→ **Work task**: Show every line below where "meaning" can be found.

→ **Data under study**:
————————
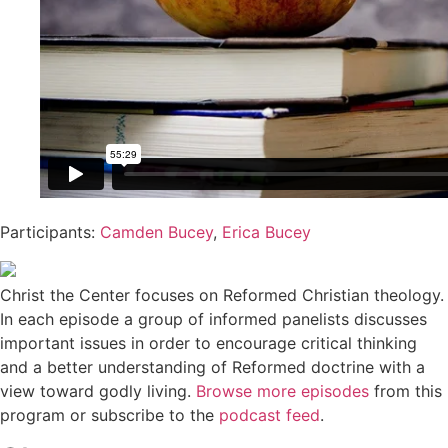
Participants:
Camden Bucey
,
Erica Bucey
Christ the Center focuses on Reformed Christian theology.
In each episode a group of informed panelists discusses
important issues in order to encourage critical thinking
and a better understanding of Reformed doctrine with a
view toward godly living.
Browse more episodes
from this
program or subscribe to the
podcast feed
.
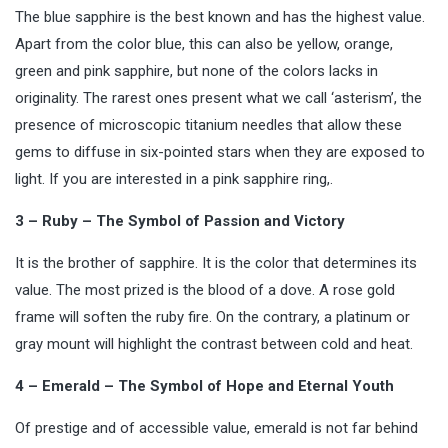
The blue sapphire is the best known and has the highest value.
Apart from the color blue, this can also be yellow, orange,
green and pink sapphire, but none of the colors lacks in
originality. The rarest ones present what we call ‘asterism’, the
presence of microscopic titanium needles that allow these
gems to diffuse in six-pointed stars when they are exposed to
light. If you are interested in a pink sapphire ring,.
3 – Ruby – The Symbol of Passion and Victory
It is the brother of sapphire. It is the color that determines its
value. The most prized is the blood of a dove. A rose gold
frame will soften the ruby fire. On the contrary, a platinum or
gray mount will highlight the contrast between cold and heat.
4 – Emerald – The Symbol of Hope and Eternal Youth
Of prestige and of accessible value, emerald is not far behind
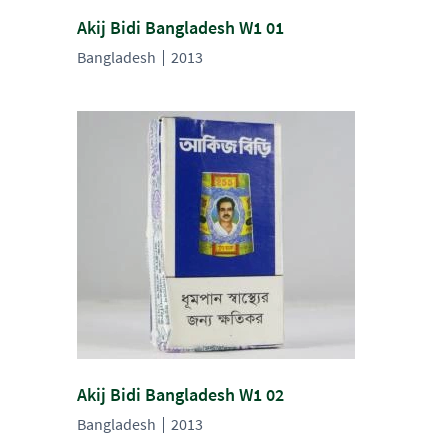
Akij Bidi Bangladesh W1 01
Bangladesh
2013
Akij Bidi Bangladesh W1 02
Bangladesh
2013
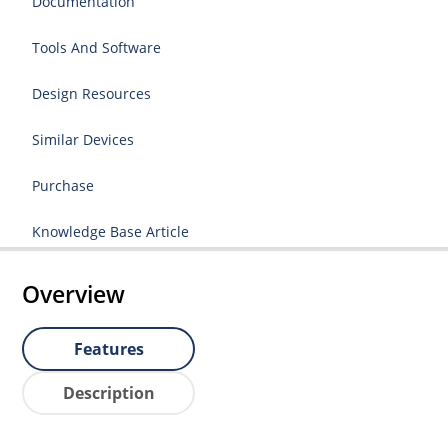
Documentation
Tools And Software
Design Resources
Similar Devices
Purchase
Knowledge Base Article
Overview
Features
Description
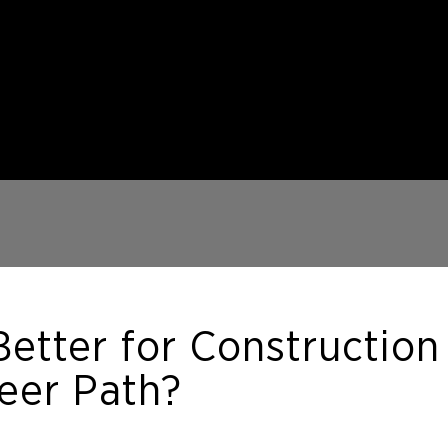
Better for Construction
eer Path?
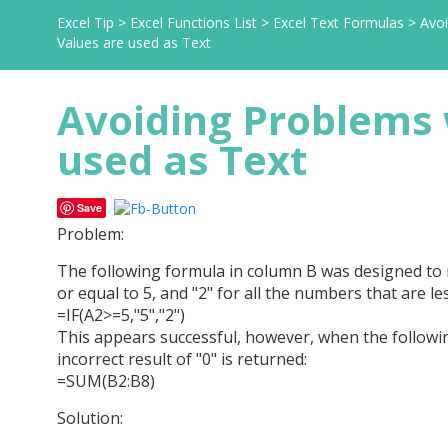
Excel Tip
>
Excel Functions List
>
Excel Text Formulas
>
Avo
Values are used as Text
Avoiding Problems
used as Text
Save
Problem:
The following formula in column B was designed to re
or equal to 5, and "2" for all the numbers that are le
=IF(A2>=5,"5","2")
This appears successful, however, when the followin
incorrect result of "0" is returned:
=SUM(B2:B8)
Solution:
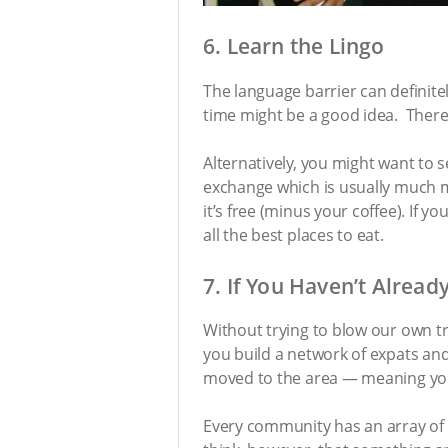
6. Learn the Lingo
The language barrier can definite
time might be a good idea. There,
Alternatively, you might want to 
exchange which is usually much mo
it’s free (minus your coffee). If
all the best places to eat.
7. If You Haven’t Already
Without trying to blow our own t
you build a network of expats an
moved to the area — meaning you’l
Every community has an array of e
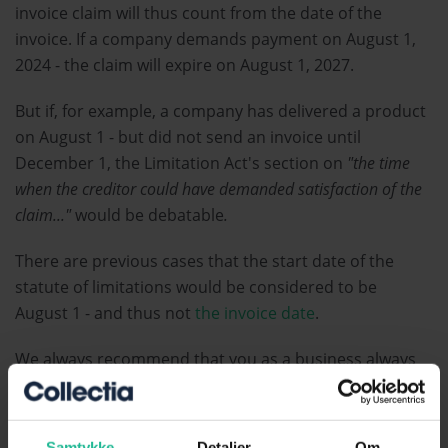
invoice claim will thus count from the date of the
invoice. If a company demands payment on August 1,
2024 - the claim will expire on August 1, 2027.
But if, for example, a company has delivered a product
on August 1 - but did not send an invoice until
December 1, the Limitation Act's section on
"the time
when the creditor could have demanded satisfaction of the
claim..."
would be debatable
.
There are previous cases that the start date of the
statute of limitations would be considered to be
August 1 - and thus not
the invoice date
.
We always recommend that you as a business always
send your invoices in the immediate vicinity of the
delivery.
Samtykke
Detaljer
Om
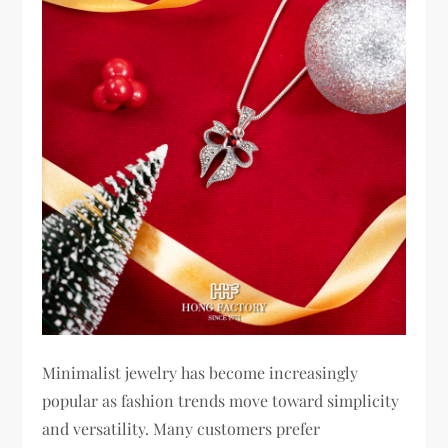
Minimalist jewelry has become increasingly
popular as fashion trends move toward simplicity
and versatility. Many customers prefer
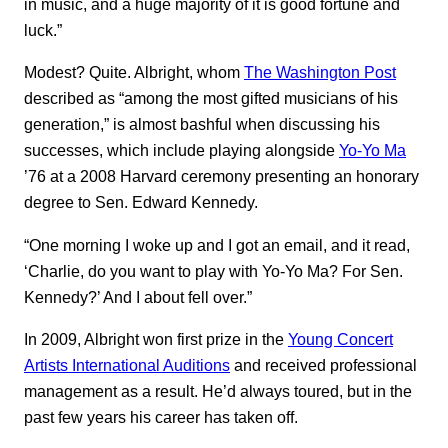
in music, and a huge majority of it is good fortune and
luck.”
Modest? Quite. Albright, whom
The Washington Post
described as “among the most gifted musicians of his
generation,” is almost bashful when discussing his
successes, which include playing alongside
Yo-Yo Ma
’76 at a 2008 Harvard ceremony presenting an honorary
degree to Sen. Edward Kennedy.
“One morning I woke up and I got an email, and it read,
‘Charlie, do you want to play with Yo-Yo Ma? For Sen.
Kennedy?’ And I about fell over.”
In 2009, Albright won first prize in the
Young Concert
Artists International Auditions
and received professional
management as a result. He’d always toured, but in the
past few years his career has taken off.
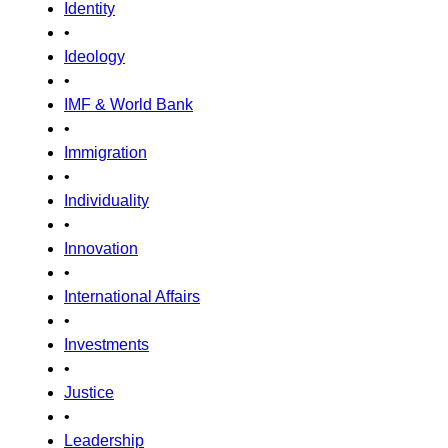
Identity
•
Ideology
•
IMF & World Bank
•
Immigration
•
Individuality
•
Innovation
•
International Affairs
•
Investments
•
Justice
•
Leadership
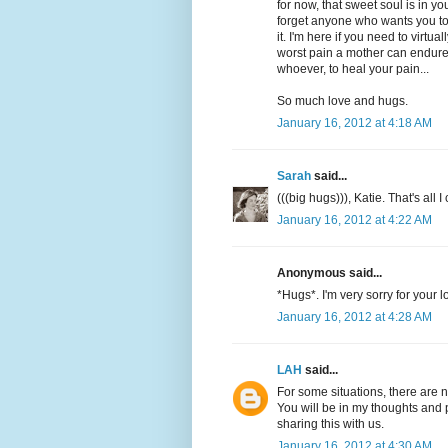
for now, that sweet soul is in y
forget anyone who wants you to 
it. I'm here if you need to virtu
worst pain a mother can endure. 
whoever, to heal your pain...
So much love and hugs.
January 16, 2012 at 4:18 AM
Sarah
said...
(((big hugs))), Katie. That's all
January 16, 2012 at 4:22 AM
Anonymous said...
*Hugs*. I'm very sorry for your l
January 16, 2012 at 4:28 AM
LAH
said...
For some situations, there are 
You will be in my thoughts and p
sharing this with us.
January 16, 2012 at 4:30 AM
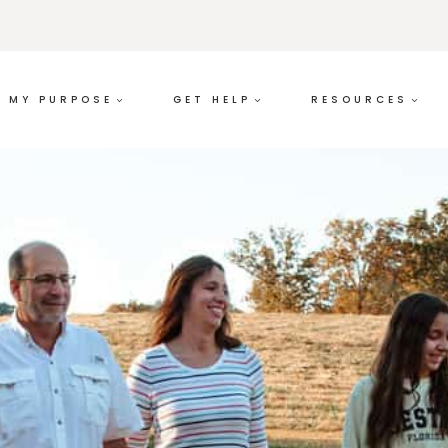
MY PURPOSE
GET HELP
RESOURCES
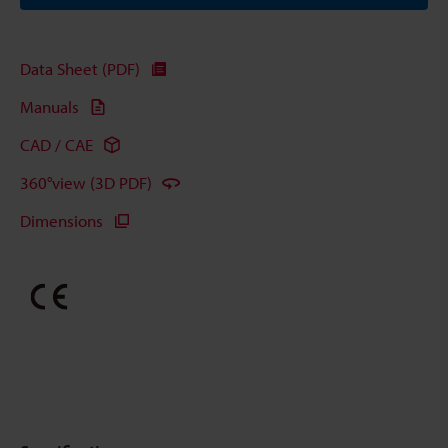
Data Sheet (PDF)
Manuals
CAD / CAE
360°view (3D PDF)
Dimensions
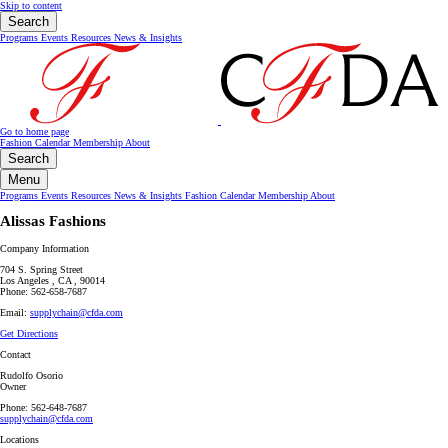
Skip to content
Search
Programs
Events
Resources
News & Insights
Go to home page
Fashion Calendar
Membership
About
Search
Menu
Programs
Events
Resources
News & Insights
Fashion Calendar
Membership
About
Alissas Fashions
Company Information
704 S. Spring Street
Los Angeles , CA , 90014
Phone: 562-658-7687
Email:
supplychain@cfda.com
Get Directions
Contact
Rudolfo Osorio
Owner
Phone: 562-648-7687
supplychain@cfda.com
Locations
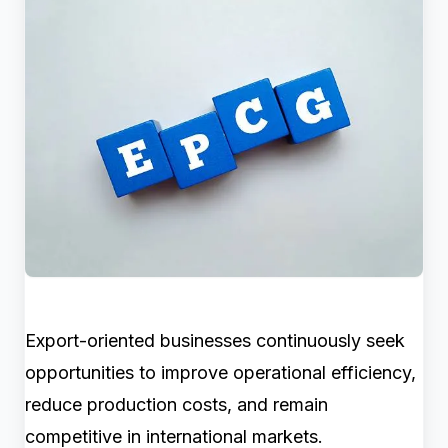
Export-oriented businesses continuously seek
opportunities to improve operational efficiency,
reduce production costs, and remain
competitive in international markets.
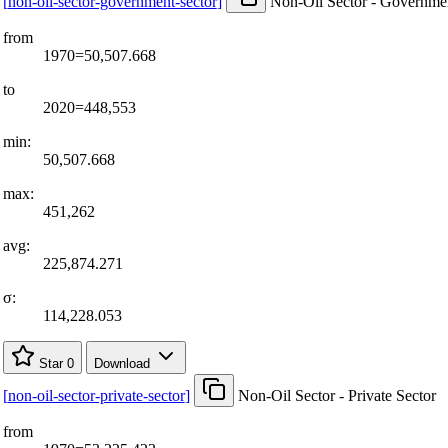
[
non-oil-sector-government-sector
]
Non-Oil Sector - Governmen
from
1970=50,507.668
to
2020=448,553
min:
50,507.668
max:
451,262
avg:
225,874.271
σ:
114,228.053
Star
0
Download
[
non-oil-sector-private-sector
]
Non-Oil Sector - Private Sector
from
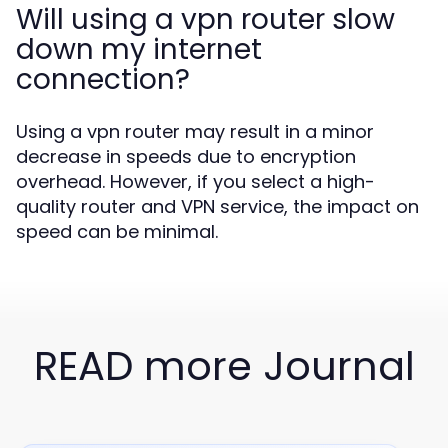
Will using a vpn router slow
down my internet
connection?
Using a vpn router may result in a minor
decrease in speeds due to encryption
overhead. However, if you select a high-
quality router and VPN service, the impact on
speed can be minimal.
READ more Journal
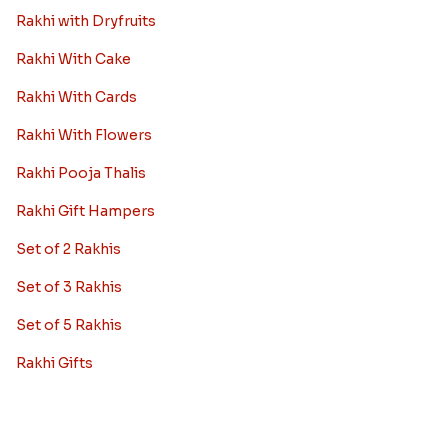
Rakhi with Dryfruits
Rakhi With Cake
Rakhi With Cards
Rakhi With Flowers
Rakhi Pooja Thalis
Rakhi Gift Hampers
Set of 2 Rakhis
Set of 3 Rakhis
Set of 5 Rakhis
Rakhi Gifts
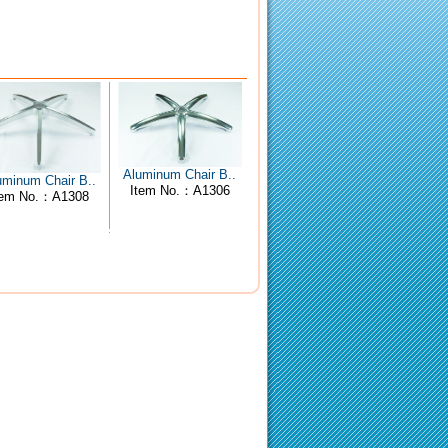
Aluminum Chair B..
uminum Chair B..
Item No.：A1306
tem No.：A1308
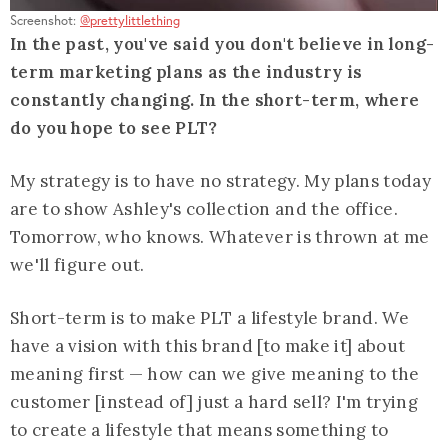
Screenshot:
@prettylittlething
In the past, you've said you don't believe in long-
term marketing plans as the industry is
constantly changing. In the short-term, where
do you hope to see PLT?
My strategy is to have no strategy. My plans today
are to show Ashley's collection and the office.
Tomorrow, who knows. Whatever is thrown at me
we'll figure out.
Short-term is to make PLT a lifestyle brand. We
have a vision with this brand [to make it] about
meaning first — how can we give meaning to the
customer [instead of] just a hard sell? I'm trying
to create a lifestyle that means something to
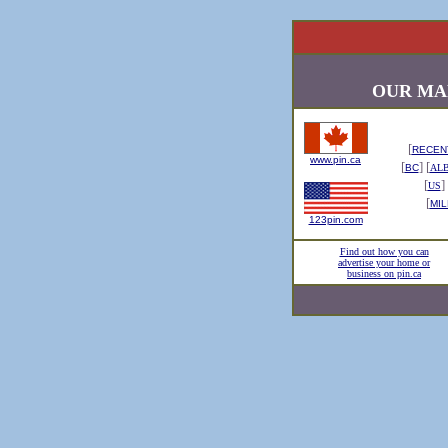
OUR MA
[
RECENT
www.pin.ca
[
] [
BC
AL
[
] 
US
[
MIL
123pin.com
Find out how you can
advertise your home or
business on pin.ca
————————
→ **Solution below**:
moved to the area — meaning you’l
meaning first — how can we give meaning to the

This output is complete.